Over-relying on surveys. Online surveys are efficient for reaching large populations but produce shallow insights on complex sustainability topics. Combine surveys with qualitative methods (interviews, workshops, focus groups) for depth and nuance.
Ignoring hard-to-reach stakeholders. Affected communities, migrant workers, smallholder farmers in supply chains, and indigenous peoples are often the most impacted and least heard. Designing accessible engagement requires extra effort — local language translation, in-person presence, trusted intermediaries — but their perspectives are often the most material.
Treating engagement as a sustainability team activity. Investor engagement is led by IR, employee engagement by HR, community engagement by site management, and customer engagement by marketing. The sustainability team should coordinate and synthesize, but effective engagement happens through existing relationships, not parallel channels.
How Council Fire Can Help
Council Fire designs and facilitates stakeholder engagement programs that produce actionable insights and withstand assurance scrutiny. We bring experience across engagement contexts — from community consultations for infrastructure projects to investor dialogue programs for listed companies.
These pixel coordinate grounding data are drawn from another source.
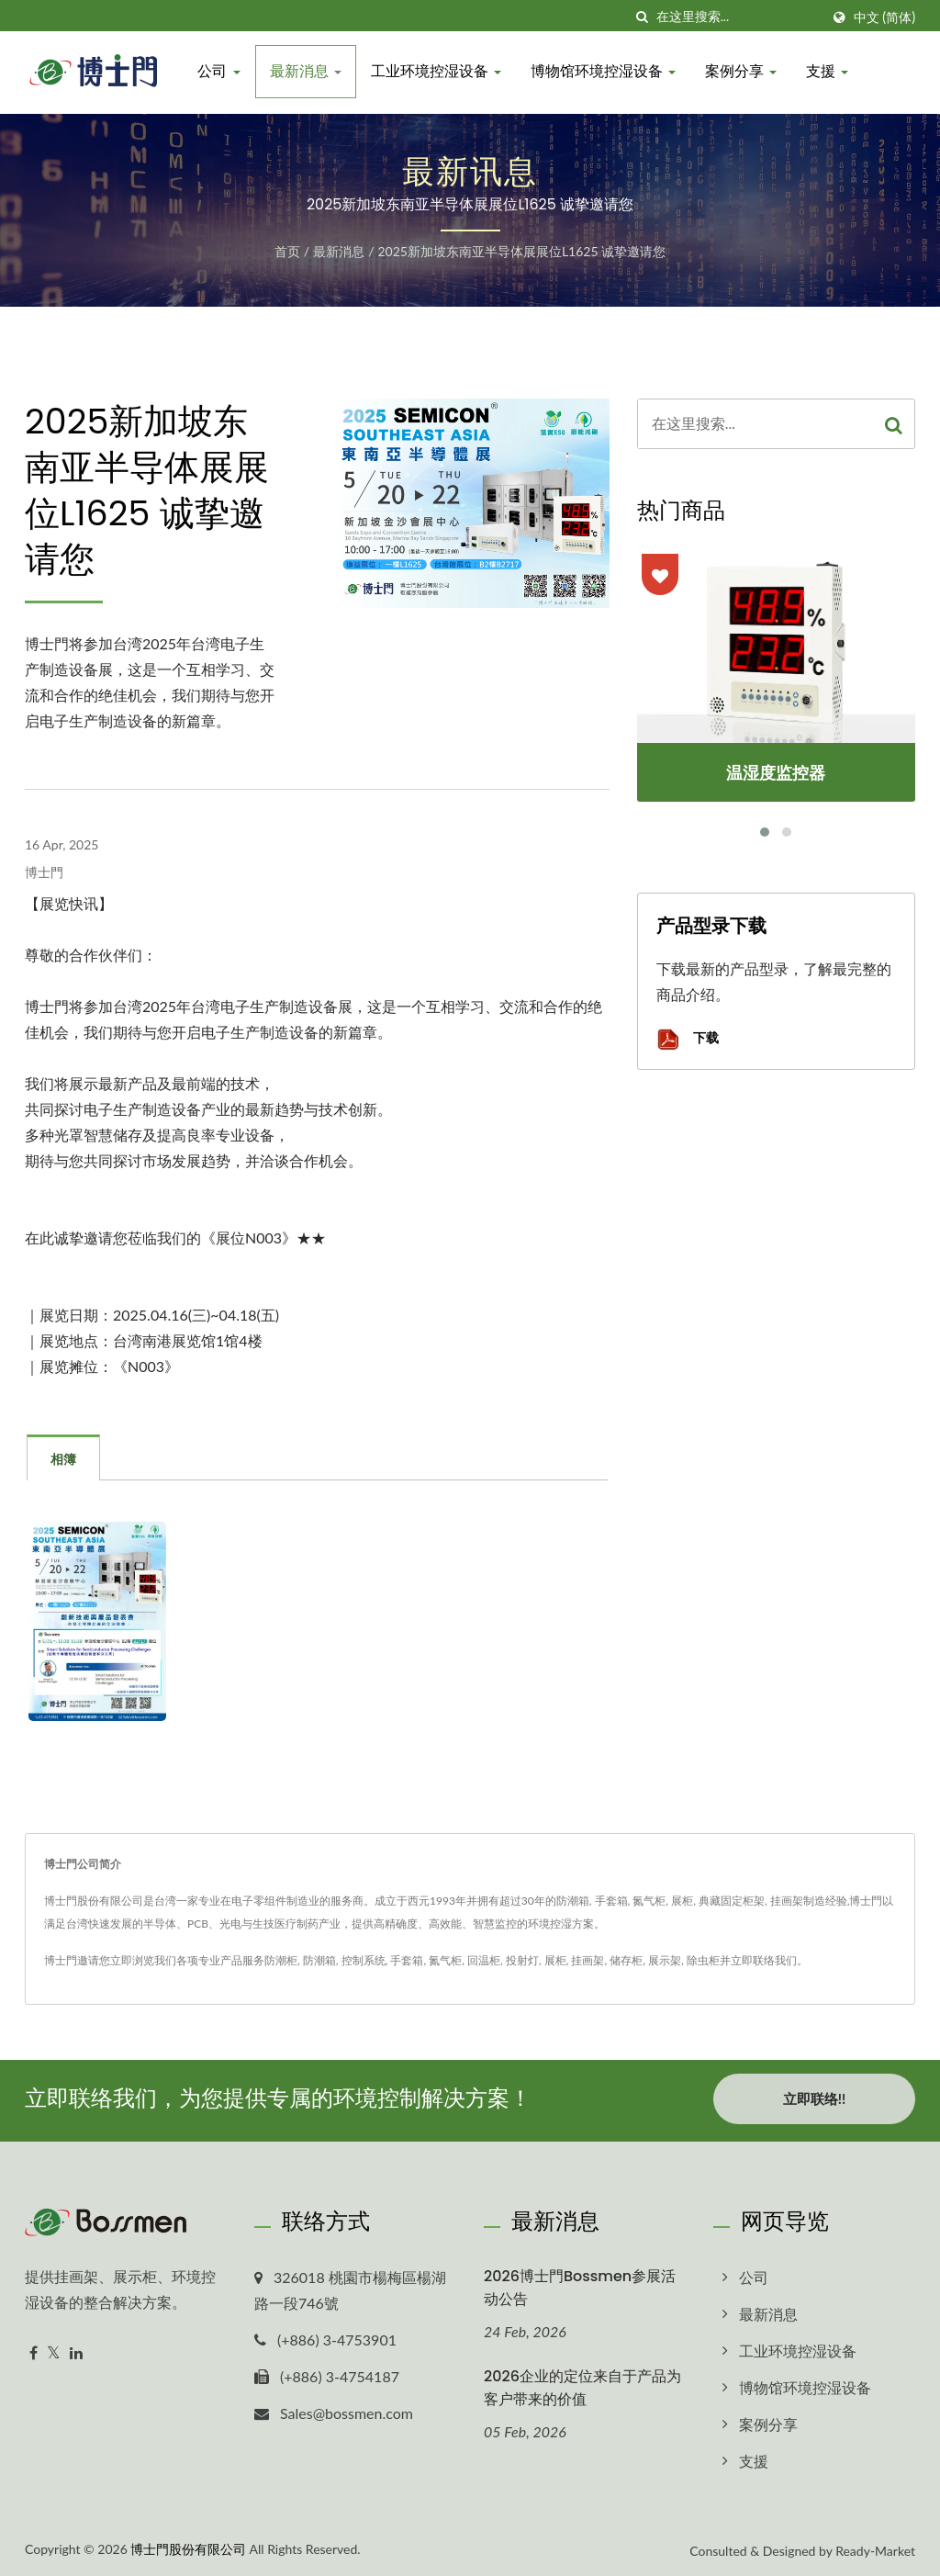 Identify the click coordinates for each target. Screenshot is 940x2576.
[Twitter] (54, 2350)
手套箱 (406, 1960)
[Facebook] (33, 2350)
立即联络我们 (764, 1960)
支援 (829, 71)
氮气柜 (445, 1960)
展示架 (664, 1960)
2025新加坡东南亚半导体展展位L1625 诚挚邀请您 (521, 251)
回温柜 (483, 1960)
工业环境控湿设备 (437, 71)
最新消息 (306, 71)
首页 (287, 251)
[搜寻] (642, 17)
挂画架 (587, 1960)
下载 (687, 1039)
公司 (220, 71)
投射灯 (522, 1960)
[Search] (738, 17)
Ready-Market (875, 2547)
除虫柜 (703, 1960)
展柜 (555, 1960)
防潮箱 (319, 1960)
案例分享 (742, 71)
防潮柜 (280, 1960)
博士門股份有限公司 (188, 2545)
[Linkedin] (76, 2350)
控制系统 (363, 1960)
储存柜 (626, 1960)
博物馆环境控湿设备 (604, 71)
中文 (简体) (884, 17)
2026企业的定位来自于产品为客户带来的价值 (582, 2385)
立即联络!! (814, 2098)
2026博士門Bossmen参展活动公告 (580, 2284) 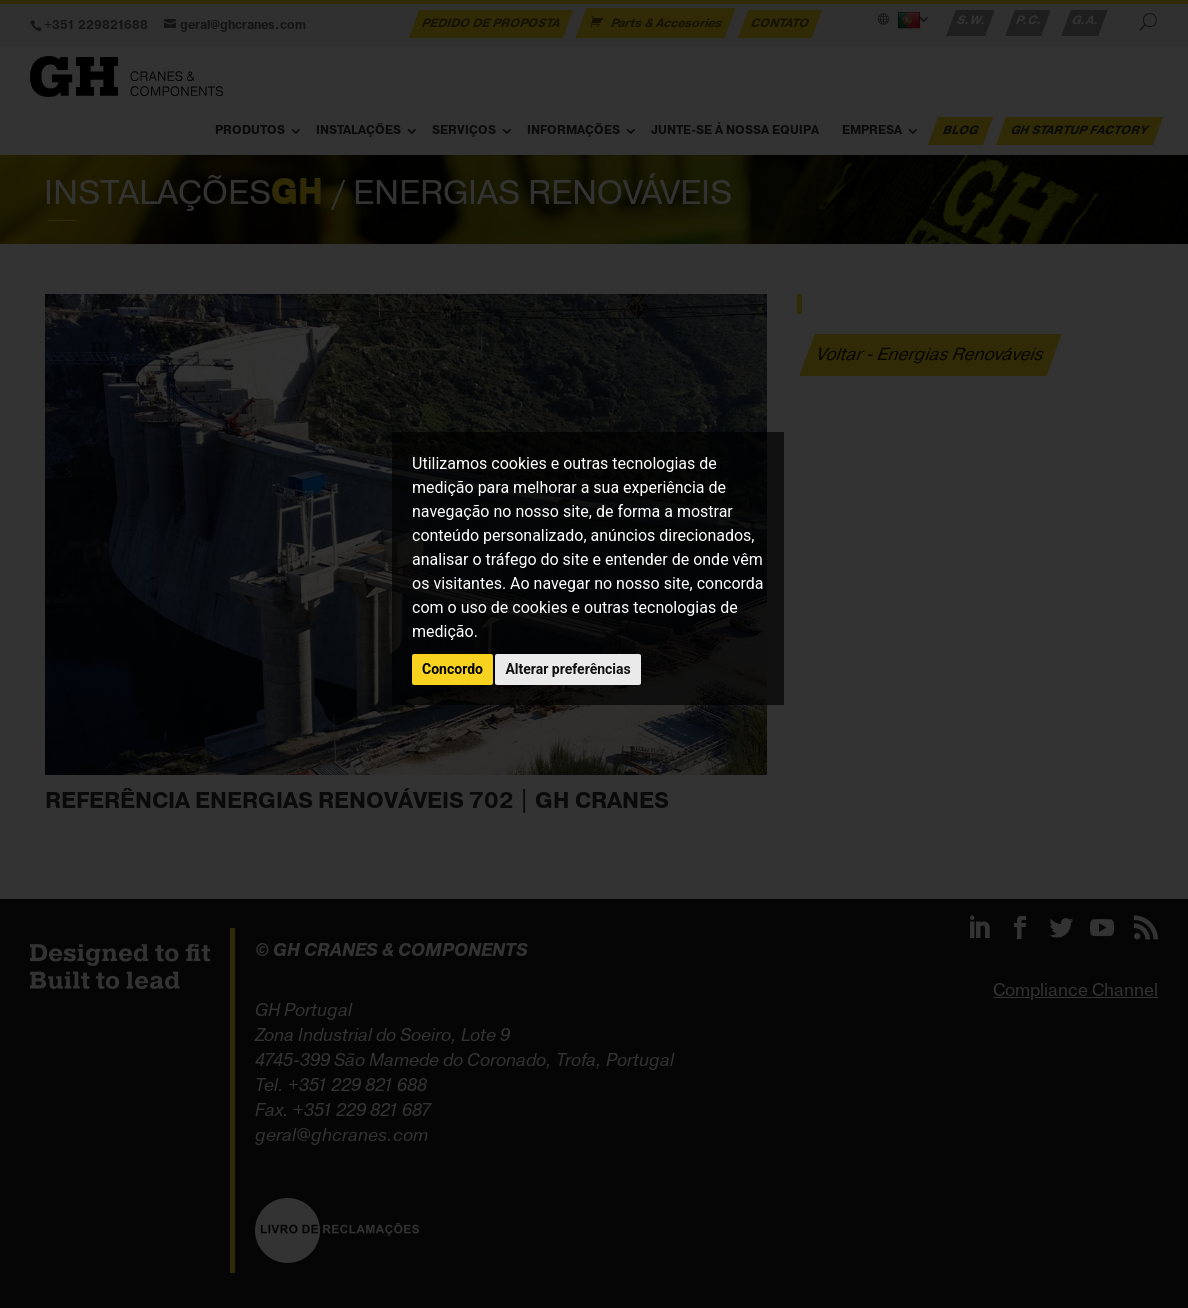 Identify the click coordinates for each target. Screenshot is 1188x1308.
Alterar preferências (567, 669)
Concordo (452, 669) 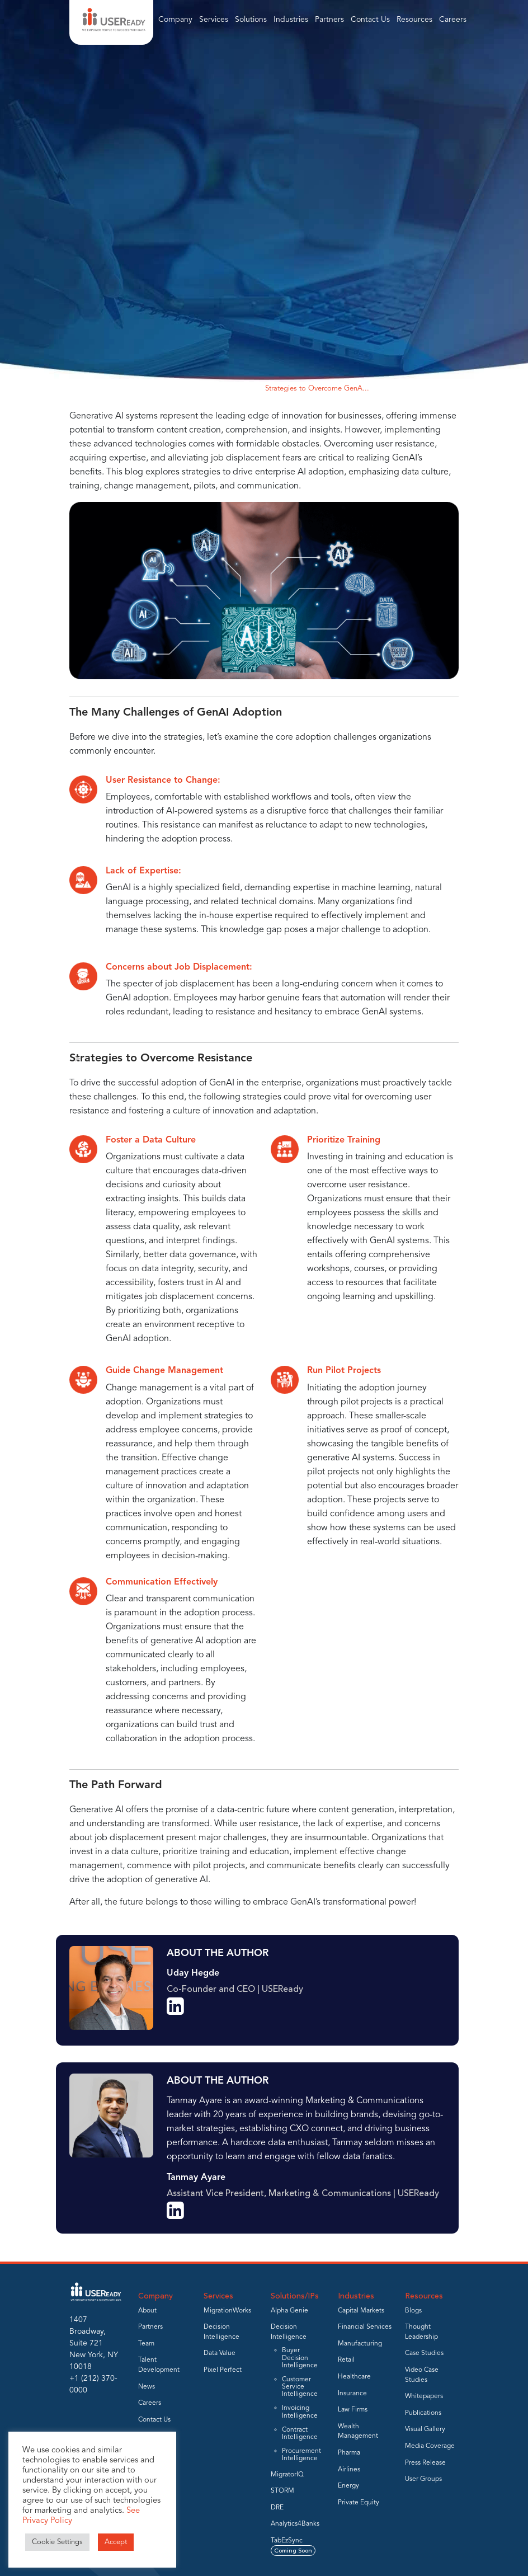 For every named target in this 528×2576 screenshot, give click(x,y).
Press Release (425, 2463)
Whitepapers (424, 2396)
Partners (329, 19)
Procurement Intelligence (301, 2455)
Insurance (352, 2393)
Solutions (251, 19)
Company (175, 19)
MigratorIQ (287, 2474)
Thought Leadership (222, 388)
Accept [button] (116, 2542)
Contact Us (370, 19)
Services (213, 19)
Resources (414, 19)
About (147, 2310)
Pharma (349, 2453)
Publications (423, 2413)
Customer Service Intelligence (300, 2387)
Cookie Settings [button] (57, 2542)
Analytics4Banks (295, 2524)
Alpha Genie (289, 2310)
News (146, 2387)
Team (146, 2343)
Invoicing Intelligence (300, 2412)
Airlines (349, 2469)
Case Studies (424, 2353)
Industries (291, 19)
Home (169, 388)
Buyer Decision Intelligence (300, 2357)
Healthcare (354, 2376)
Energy (348, 2486)
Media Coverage (430, 2446)
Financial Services (365, 2327)
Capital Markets (361, 2310)
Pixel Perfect (223, 2370)
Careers (452, 19)
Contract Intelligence (300, 2434)
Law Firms (352, 2409)
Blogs (413, 2310)
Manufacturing (360, 2343)
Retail (346, 2360)
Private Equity (358, 2502)
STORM (282, 2491)
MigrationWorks (227, 2310)
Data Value (219, 2353)
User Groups (423, 2479)
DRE (277, 2507)
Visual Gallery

Our approach integrates engagement directly into double materiality assessments, ensuring that stakeholder perspectives are systematically captured, documented, and reflected in your reporting. We help clients design ongoing engagement structures — advisory panels, digital platforms, annual engagement cycles — that build sustained relationships rather than one-off interactions.
We also support organizations navigating sensitive engagement contexts: FPIC processes, post-incident community relations, contested project environments, and multi-stakeholder initiatives where competing interests require skilled facilitation.
FAQs
How many stakeholders do we need to engage for CSRD compliance?
ESRS does not prescribe a minimum number. The expectation is that engagement is representative and proportionate — covering key affected stakeholder groups relevant to your material topics. For a typical large company, this might involve hundreds of survey respondents, dozens of interview subjects, and several workshop sessions. Quality and representativeness matter more than volume.
Can we use proxies instead of engaging affected stakeholders directly?
Yes, where direct engagement is impractical. ESRS acknowledges that engaging directly with all affected stakeholders (e.g., workers deep in the supply chain) may not be feasible. In these cases, proxies — trade unions, NGOs, community representatives, academic experts — can serve as intermediaries. Document why direct engagement was not possible and how you selected credible proxies.
How do we handle conflicting stakeholder views?
Conflicting perspectives are normal and expected. Your role is not to achieve consensus but to understand the range of views, assess their relevance to materiality, and make informed decisions. Document the divergence, explain how you weighed competing perspectives, and be transparent about the trade-offs in your reporting.
Is stakeholder engagement required for ISSB reporting?
IFRS S1 and S2 do not prescribe stakeholder engagement in the same way as ESRS. However, understanding the information needs of investors and lenders requires dialogue, and emerging practice under ISSB reporting increasingly incorporates stakeholder perspectives. Companies reporting under both CSRD and ISSB can design a single engagement process that serves both.